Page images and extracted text

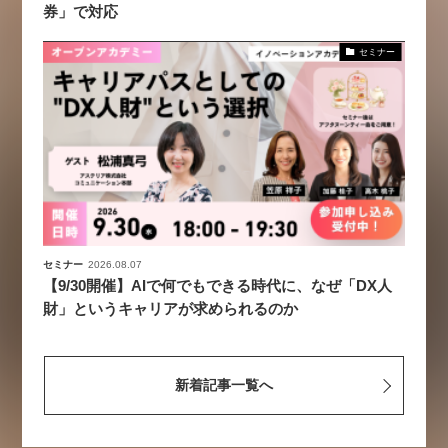
券」で対応
セミナー
セミナー
2026.08.07
【9/30開催】AIで何でもできる時代に、なぜ「DX人
財」というキャリアが求められるのか
新着記事一覧へ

Work item »
Would you copy every entry exactly as it stands, leaving out the pictures?

Response to the exercise »
券」で対応
セミナー
セミナー
2026.08.07
【9/30開催】AIで何でもできる時代に、なぜ「DX人
財」というキャリアが求められるのか
新着記事一覧へ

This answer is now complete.